▶ [Task description]: Every record needs to be restated word for word.

▶ [Listed entries]:
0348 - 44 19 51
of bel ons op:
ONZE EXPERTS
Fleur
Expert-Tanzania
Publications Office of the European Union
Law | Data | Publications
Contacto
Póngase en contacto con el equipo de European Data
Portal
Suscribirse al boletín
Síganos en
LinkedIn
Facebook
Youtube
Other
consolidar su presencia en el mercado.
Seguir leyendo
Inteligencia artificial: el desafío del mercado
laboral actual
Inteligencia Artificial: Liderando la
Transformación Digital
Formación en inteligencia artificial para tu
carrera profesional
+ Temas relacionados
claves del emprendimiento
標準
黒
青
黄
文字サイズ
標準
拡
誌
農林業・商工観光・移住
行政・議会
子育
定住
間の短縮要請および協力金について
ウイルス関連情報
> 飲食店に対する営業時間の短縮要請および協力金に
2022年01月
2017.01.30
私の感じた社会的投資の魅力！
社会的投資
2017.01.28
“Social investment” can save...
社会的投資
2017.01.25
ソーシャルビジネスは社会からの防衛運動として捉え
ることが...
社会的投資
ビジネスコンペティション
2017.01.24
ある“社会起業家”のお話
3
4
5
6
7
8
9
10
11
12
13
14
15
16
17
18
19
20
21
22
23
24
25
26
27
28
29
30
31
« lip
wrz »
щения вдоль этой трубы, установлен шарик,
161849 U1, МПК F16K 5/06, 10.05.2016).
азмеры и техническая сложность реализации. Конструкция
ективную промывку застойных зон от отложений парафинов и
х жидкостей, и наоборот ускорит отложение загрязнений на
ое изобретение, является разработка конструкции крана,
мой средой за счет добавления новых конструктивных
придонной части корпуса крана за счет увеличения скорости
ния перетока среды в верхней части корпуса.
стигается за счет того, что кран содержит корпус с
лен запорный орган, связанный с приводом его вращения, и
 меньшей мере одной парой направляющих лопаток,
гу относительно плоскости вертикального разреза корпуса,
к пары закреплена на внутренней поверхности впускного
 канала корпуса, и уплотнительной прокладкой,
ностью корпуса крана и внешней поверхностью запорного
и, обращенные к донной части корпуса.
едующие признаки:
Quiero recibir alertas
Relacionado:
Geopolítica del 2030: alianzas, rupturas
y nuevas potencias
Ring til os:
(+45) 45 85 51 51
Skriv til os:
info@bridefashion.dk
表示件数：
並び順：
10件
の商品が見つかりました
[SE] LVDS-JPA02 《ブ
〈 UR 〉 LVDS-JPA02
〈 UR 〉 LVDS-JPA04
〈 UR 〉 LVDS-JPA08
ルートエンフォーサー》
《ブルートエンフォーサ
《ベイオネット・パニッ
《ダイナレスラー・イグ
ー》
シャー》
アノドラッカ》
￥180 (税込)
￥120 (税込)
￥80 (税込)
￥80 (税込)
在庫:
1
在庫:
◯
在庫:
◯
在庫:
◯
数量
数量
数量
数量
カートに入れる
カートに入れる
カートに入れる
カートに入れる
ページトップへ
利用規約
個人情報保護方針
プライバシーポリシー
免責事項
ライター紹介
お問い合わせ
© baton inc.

▶ [Answer box]:
0348 - 44 19 51
of bel ons op:
ONZE EXPERTS
Fleur
Expert-Tanzania
Publications Office of the European Union
Law | Data | Publications
Contacto
Póngase en contacto con el equipo de European Data
Portal
Suscribirse al boletín
Síganos en
LinkedIn
Facebook
Youtube
Other
consolidar su presencia en el mercado.
Seguir leyendo
Inteligencia artificial: el desafío del mercado
laboral actual
Inteligencia Artificial: Liderando la
Transformación Digital
Formación en inteligencia artificial para tu
carrera profesional
+ Temas relacionados
claves del emprendimiento
標準
黒
青
黄
文字サイズ
標準
拡
誌
農林業・商工観光・移住
行政・議会
子育
定住
間の短縮要請および協力金について
ウイルス関連情報
> 飲食店に対する営業時間の短縮要請および協力金に
2022年01月
2017.01.30
私の感じた社会的投資の魅力！
社会的投資
2017.01.28
“Social investment” can save...
社会的投資
2017.01.25
ソーシャルビジネスは社会からの防衛運動として捉え
ることが...
社会的投資
ビジネスコンペティション
2017.01.24
ある“社会起業家”のお話
3
4
5
6
7
8
9
10
11
12
13
14
15
16
17
18
19
20
21
22
23
24
25
26
27
28
29
30
31
« lip
wrz »
щения вдоль этой трубы, установлен шарик,
161849 U1, МПК F16K 5/06, 10.05.2016).
азмеры и техническая сложность реализации. Конструкция
ективную промывку застойных зон от отложений парафинов и
х жидкостей, и наоборот ускорит отложение загрязнений на
ое изобретение, является разработка конструкции крана,
мой средой за счет добавления новых конструктивных
придонной части корпуса крана за счет увеличения скорости
ния перетока среды в верхней части корпуса.
стигается за счет того, что кран содержит корпус с
лен запорный орган, связанный с приводом его вращения, и
 меньшей мере одной парой направляющих лопаток,
гу относительно плоскости вертикального разреза корпуса,
к пары закреплена на внутренней поверхности впускного
 канала корпуса, и уплотнительной прокладкой,
ностью корпуса крана и внешней поверхностью запорного
и, обращенные к донной части корпуса.
едующие признаки:
Quiero recibir alertas
Relacionado:
Geopolítica del 2030: alianzas, rupturas
y nuevas potencias
Ring til os:
(+45) 45 85 51 51
Skriv til os:
info@bridefashion.dk
表示件数：
並び順：
10件
の商品が見つかりました
[SE] LVDS-JPA02 《ブ
〈 UR 〉 LVDS-JPA02
〈 UR 〉 LVDS-JPA04
〈 UR 〉 LVDS-JPA08
ルートエンフォーサー》
《ブルートエンフォーサ
《ベイオネット・パニッ
《ダイナレスラー・イグ
ー》
シャー》
アノドラッカ》
￥180 (税込)
￥120 (税込)
￥80 (税込)
￥80 (税込)
在庫:
1
在庫:
◯
在庫:
◯
在庫:
◯
数量
数量
数量
数量
カートに入れる
カートに入れる
カートに入れる
カートに入れる
ページトップへ
利用規約
個人情報保護方針
プライバシーポリシー
免責事項
ライター紹介
お問い合わせ
© baton inc.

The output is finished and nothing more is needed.